[Page-level text extractions]
*** Begin section ***

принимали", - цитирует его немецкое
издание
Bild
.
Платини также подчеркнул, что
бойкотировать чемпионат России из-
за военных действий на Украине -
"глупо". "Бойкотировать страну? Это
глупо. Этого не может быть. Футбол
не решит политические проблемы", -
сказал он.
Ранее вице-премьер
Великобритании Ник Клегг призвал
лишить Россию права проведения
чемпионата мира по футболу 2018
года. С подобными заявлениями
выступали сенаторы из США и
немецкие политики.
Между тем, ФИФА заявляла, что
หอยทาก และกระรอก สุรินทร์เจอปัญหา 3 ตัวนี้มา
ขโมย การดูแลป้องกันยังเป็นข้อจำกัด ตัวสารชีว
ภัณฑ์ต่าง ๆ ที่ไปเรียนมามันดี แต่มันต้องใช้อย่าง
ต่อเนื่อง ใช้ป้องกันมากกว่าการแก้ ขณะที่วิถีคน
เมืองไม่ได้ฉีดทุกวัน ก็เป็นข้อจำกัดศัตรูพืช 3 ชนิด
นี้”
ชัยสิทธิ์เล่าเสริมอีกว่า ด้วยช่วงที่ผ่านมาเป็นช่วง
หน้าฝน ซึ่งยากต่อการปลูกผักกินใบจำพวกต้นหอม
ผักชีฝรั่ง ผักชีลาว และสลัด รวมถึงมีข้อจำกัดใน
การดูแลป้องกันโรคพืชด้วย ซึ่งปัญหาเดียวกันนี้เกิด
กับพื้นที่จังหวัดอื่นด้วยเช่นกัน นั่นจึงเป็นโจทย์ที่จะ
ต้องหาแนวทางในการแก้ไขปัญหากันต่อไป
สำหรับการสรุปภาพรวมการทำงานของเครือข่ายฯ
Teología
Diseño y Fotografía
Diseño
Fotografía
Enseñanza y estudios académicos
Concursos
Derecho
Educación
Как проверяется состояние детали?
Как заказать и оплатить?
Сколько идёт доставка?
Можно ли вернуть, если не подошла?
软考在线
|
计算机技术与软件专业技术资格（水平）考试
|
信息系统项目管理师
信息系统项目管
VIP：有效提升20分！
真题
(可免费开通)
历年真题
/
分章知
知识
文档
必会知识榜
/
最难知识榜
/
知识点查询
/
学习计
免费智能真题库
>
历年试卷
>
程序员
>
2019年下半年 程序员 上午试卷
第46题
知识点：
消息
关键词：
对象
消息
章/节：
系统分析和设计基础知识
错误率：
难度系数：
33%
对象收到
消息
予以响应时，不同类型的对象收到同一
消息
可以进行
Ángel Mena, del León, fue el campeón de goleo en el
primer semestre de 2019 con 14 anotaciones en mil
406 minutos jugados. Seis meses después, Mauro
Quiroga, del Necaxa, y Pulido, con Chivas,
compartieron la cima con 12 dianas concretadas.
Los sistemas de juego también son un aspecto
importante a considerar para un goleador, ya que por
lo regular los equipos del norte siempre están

*** End section ***

• [The task]
Please reproduce the records exactly, without leaving any out.

• [Response to this task]
принимали", - цитирует его немецкое
издание
Bild
.
Платини также подчеркнул, что
бойкотировать чемпионат России из-
за военных действий на Украине -
"глупо". "Бойкотировать страну? Это
глупо. Этого не может быть. Футбол
не решит политические проблемы", -
сказал он.
Ранее вице-премьер
Великобритании Ник Клегг призвал
лишить Россию права проведения
чемпионата мира по футболу 2018
года. С подобными заявлениями
выступали сенаторы из США и
немецкие политики.
Между тем, ФИФА заявляла, что
หอยทาก และกระรอก สุรินทร์เจอปัญหา 3 ตัวนี้มา
ขโมย การดูแลป้องกันยังเป็นข้อจำกัด ตัวสารชีว
ภัณฑ์ต่าง ๆ ที่ไปเรียนมามันดี แต่มันต้องใช้อย่าง
ต่อเนื่อง ใช้ป้องกันมากกว่าการแก้ ขณะที่วิถีคน
เมืองไม่ได้ฉีดทุกวัน ก็เป็นข้อจำกัดศัตรูพืช 3 ชนิด
นี้”
ชัยสิทธิ์เล่าเสริมอีกว่า ด้วยช่วงที่ผ่านมาเป็นช่วง
หน้าฝน ซึ่งยากต่อการปลูกผักกินใบจำพวกต้นหอม
ผักชีฝรั่ง ผักชีลาว และสลัด รวมถึงมีข้อจำกัดใน
การดูแลป้องกันโรคพืชด้วย ซึ่งปัญหาเดียวกันนี้เกิด
กับพื้นที่จังหวัดอื่นด้วยเช่นกัน นั่นจึงเป็นโจทย์ที่จะ
ต้องหาแนวทางในการแก้ไขปัญหากันต่อไป
สำหรับการสรุปภาพรวมการทำงานของเครือข่ายฯ
Teología
Diseño y Fotografía
Diseño
Fotografía
Enseñanza y estudios académicos
Concursos
Derecho
Educación
Как проверяется состояние детали?
Как заказать и оплатить?
Сколько идёт доставка?
Можно ли вернуть, если не подошла?
软考在线
|
计算机技术与软件专业技术资格（水平）考试
|
信息系统项目管理师
信息系统项目管
VIP：有效提升20分！
真题
(可免费开通)
历年真题
/
分章知
知识
文档
必会知识榜
/
最难知识榜
/
知识点查询
/
学习计
免费智能真题库
>
历年试卷
>
程序员
>
2019年下半年 程序员 上午试卷
第46题
知识点：
消息
关键词：
对象
消息
章/节：
系统分析和设计基础知识
错误率：
难度系数：
33%
对象收到
消息
予以响应时，不同类型的对象收到同一
消息
可以进行
Ángel Mena, del León, fue el campeón de goleo en el
primer semestre de 2019 con 14 anotaciones en mil
406 minutos jugados. Seis meses después, Mauro
Quiroga, del Necaxa, y Pulido, con Chivas,
compartieron la cima con 12 dianas concretadas.
Los sistemas de juego también son un aspecto
importante a considerar para un goleador, ya que por
lo regular los equipos del norte siempre están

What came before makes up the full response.